Opening of School Remarks from US Director Lowell Libby

Greetings, and welcome back from your soggy week. I heard from one trip leader after another, Waynflete teachers, AMC and Chewonki leaders, everyone with whom you came in contact how awesome you all were, despite the weather. By rising to the challenge, you have beautifully illustrated a key lesson in life, which is that the quality of an experience is largely dependent on how you choose to show up for it. You all chose well last week.

As we start the school year together, I have been thinking about an age old debate on the purpose of a formal education. Should our focus as educators be on preparing you to live in the world as it exists, or should we focus on helping you to be change agents, shaping the world into something better.

At Waynflete we have always tried to do both. We want to prepare you for success in college and the fast changing world you will encounter thereafter, but we also want to prepare you to be agents of change.

That is why your teachers emphasize thinking critically and creatively in every class as well as mastering content. We want you to be thinkers.

That is why we support you in doing community service. We strive to cultivate an ethic of caring participation in the world. We want you to be doers.

That is why we work at offering you interesting classes and give you as much choice as possible over what you study. We want you to be engaged learners and know how to take charge of your own education.

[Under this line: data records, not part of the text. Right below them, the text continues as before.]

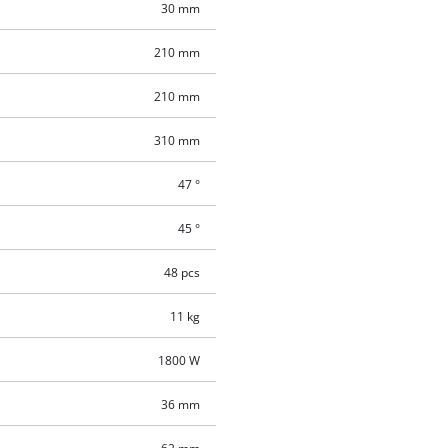
30 mm
210 mm
210 mm
310 mm
47 °
45 °
48 pcs
11 kg
1800 W
36 mm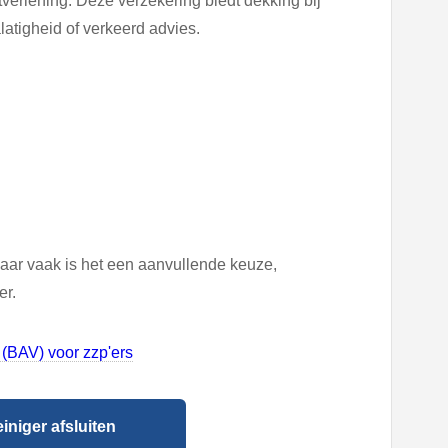
tverlening. Deze verzekering biedt dekking bij
latigheid of verkeerd advies.
ar vaak is het een aanvullende keuze,
er.
(BAV) voor zzp'ers
niger afsluiten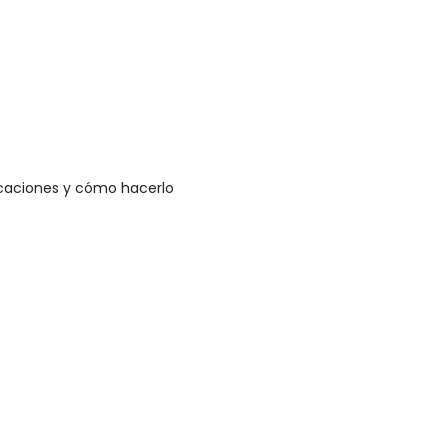
dicaciones y cómo hacerlo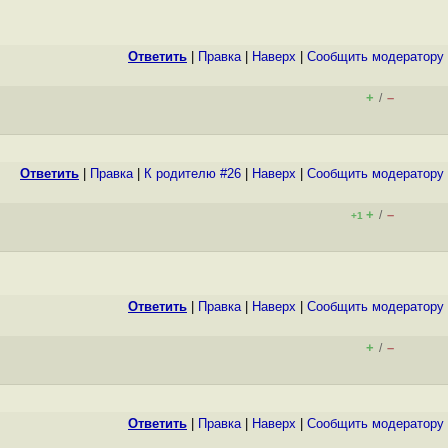
Ответить
|
Правка
|
Наверх
|
Cообщить модератору
+
–
/
Ответить
|
Правка
|
К родителю #26
|
Наверх
|
Cообщить модератору
+
–
/
+1
Ответить
|
Правка
|
Наверх
|
Cообщить модератору
+
–
/
Ответить
|
Правка
|
Наверх
|
Cообщить модератору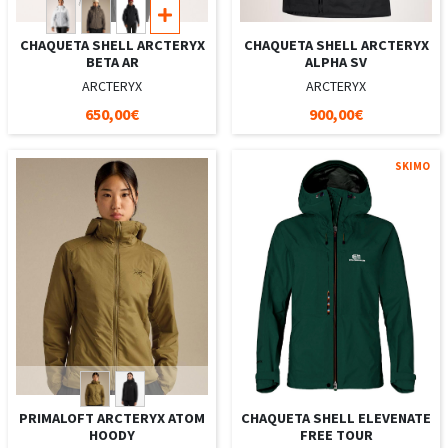
CHAQUETA SHELL ARCTERYX
CHAQUETA SHELL ARCTERYX
BETA AR
ALPHA SV
ARCTERYX
ARCTERYX
650,00€
900,00€
SKIMO
PRIMALOFT ARCTERYX ATOM
CHAQUETA SHELL ELEVENATE
HOODY
FREE TOUR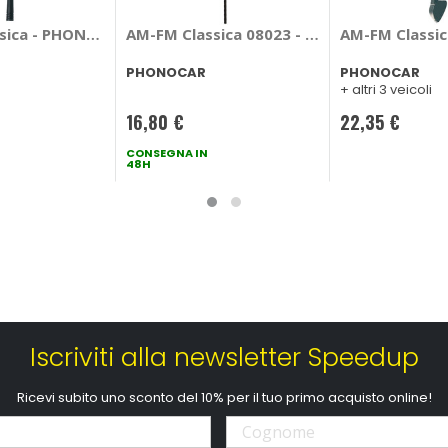
EL/VW. - PHONOCAR Audi, Bmw, Opel, Seat, Volkswagen
sica - PHONOCAR Citroen, Ford, Peugeot
AM-FM Classica 08023 - PHONOCAR
AM-FM Classic
PHONOCAR
PHONOCAR
.
+ altri 3 veicoli
16,80 €
22,35 €
CONSEGNA IN
48H
Iscriviti alla newsletter Speedup
Ricevi subito uno sconto del 10% per il tuo primo acquisto online!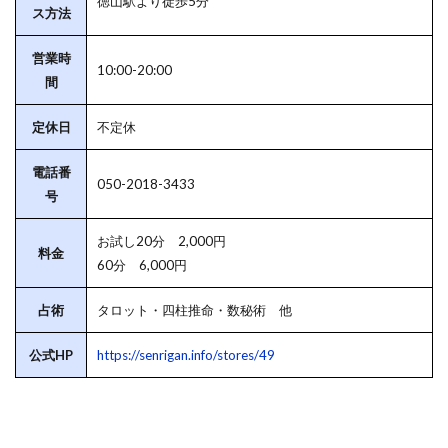
徳山駅より徒歩5分
ス方法
営業時
10:00-20:00
間
定休日
不定休
電話番
050-2018-3433
号
お試し20分 2,000円
料金
60分 6,000円
占術
タロット・四柱推命・数秘術 他
公式HP
https://senrigan.info/stores/49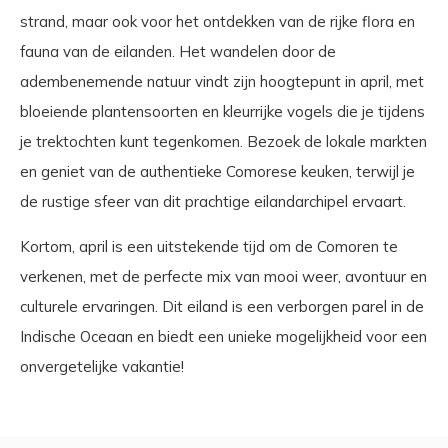
strand, maar ook voor het ontdekken van de rijke flora en
fauna van de eilanden. Het wandelen door de
adembenemende natuur vindt zijn hoogtepunt in april, met
bloeiende plantensoorten en kleurrijke vogels die je tijdens
je trektochten kunt tegenkomen. Bezoek de lokale markten
en geniet van de authentieke Comorese keuken, terwijl je
de rustige sfeer van dit prachtige eilandarchipel ervaart.
Kortom, april is een uitstekende tijd om de Comoren te
verkenen, met de perfecte mix van mooi weer, avontuur en
culturele ervaringen. Dit eiland is een verborgen parel in de
Indische Oceaan en biedt een unieke mogelijkheid voor een
onvergetelijke vakantie!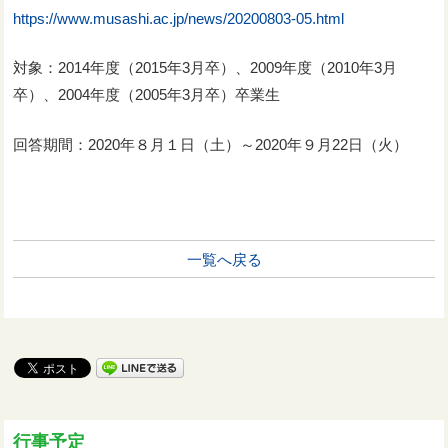
https://www.musashi.ac.jp/news/20200803-05.html
対象：2014年度（2015年3月卒）、2009年度（2010年3月
卒）、2004年度（2005年3月卒）卒業生
回答期間：2020年８月１日（土）～2020年９月22日（火）
一覧へ戻る
行事予定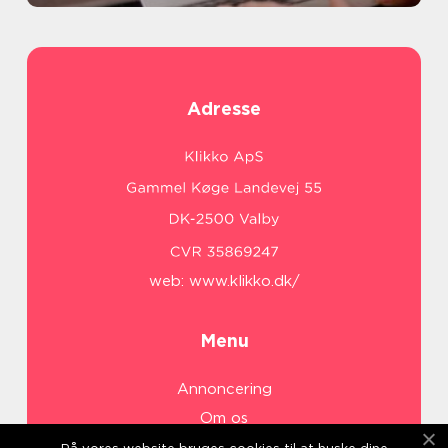
Adresse
web:
www.klikko.dk/
Menu
Annoncering
Om os
Cookies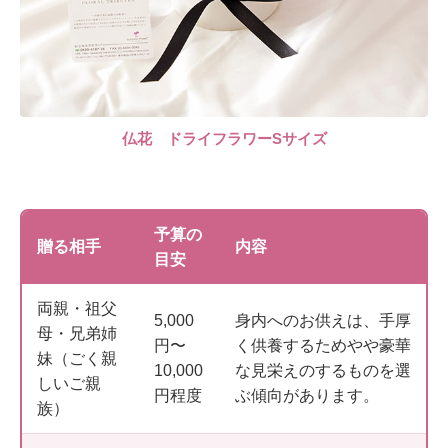
仏花 ドライフラワーSサイズ
予算の
贈る相手
内容
目安
両親・祖父
5,000
身内へのお供えは、手厚
母・兄弟姉
円〜
く供養するためやや豪華
妹（ごく親
10,000
な見栄えのするものを選
しいご親
円程度
ぶ傾向があります。
族）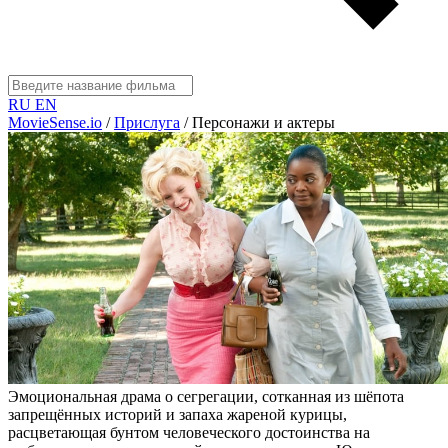
RU
EN
MovieSense.io
/
Прислуга
/
Персонажи и актеры
Эмоциональная драма о сегрегации, сотканная из шёпота
запрещённых историй и запаха жареной курицы,
расцветающая бунтом человеческого достоинства на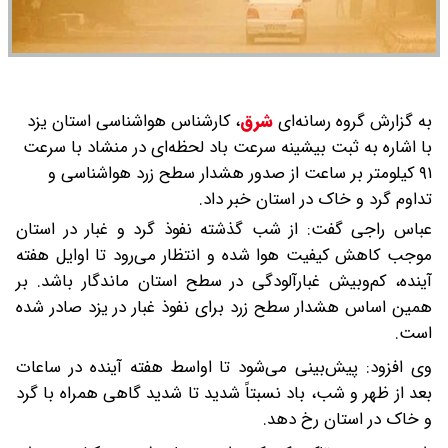
به گزارش گروه رسانه‌ای
شرق
،
کارشناس هواشناسی استان یزد
با اشاره به ثبت بیشینه سرعت باد لحظه‌ای در منشاد با سرعت
۹۱ کیلومتر بر ساعت از صدور هشدار سطح زرد هواشناسی و
تداوم گرد و خاک در استان خبر داد.
عباس راجی گفت: از شب گذشته نفوذ گرد و غبار در استان
موجب کاهش کیفیت هوا شده و انتظار می‌رود تا اوایل هفته
آینده، کم‌وبیش غبارآلودگی در سطح استان ماندگار باشد. بر
همین اساس هشدار سطح زرد برای نفوذ غبار در یزد صادر شده
است.
وی افزود: پیش‌بینی می‌شود تا اواسط هفته آینده در ساعات
بعد از ظهر و شب، باد نسبتاً شدید تا شدید گاهی همراه با گرد
و خاک در استان رخ دهد.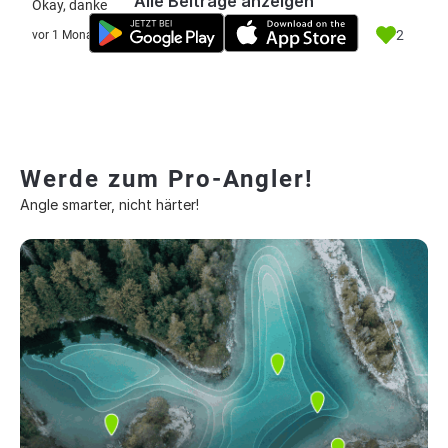
Alle Beiträge anzeigen
Okay, danke
2
vor 1 Monat
Werde zum Pro-Angler!
Angle smarter, nicht härter!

That is why we engage you in difficult conversations about pressing social issues. We want you to be aware of what is going on around you and give you opportunities to practice articulating your own ideas and experiences and learning from those of your teachers and peers.

That is why we don’t have bells and why I wait for your attention at assembly rather than yell for it. We want you to pay attention and be ready to do what needs to be done.

That is why we put so much trust in you and expect you live up to it. The world needs responsible, aware, and self-governing citizens.

It’s really good that we focus as a school on both preparing you to thrive in a fast changing world and to be agents of change because there is a lot about our world that needs changing. In fact, improving the world was on the mind of our head of school, Geoff Wagg, when the faculty gathered two weeks ago in this room for the first faculty meeting of the year. He started the meeting by reflecting on the ugly events this summer that took place in Charlottesville, Virginia, events that showcased a deep seated bigotry of the worst kind and a frightening animosity that ultimately spilled into violence.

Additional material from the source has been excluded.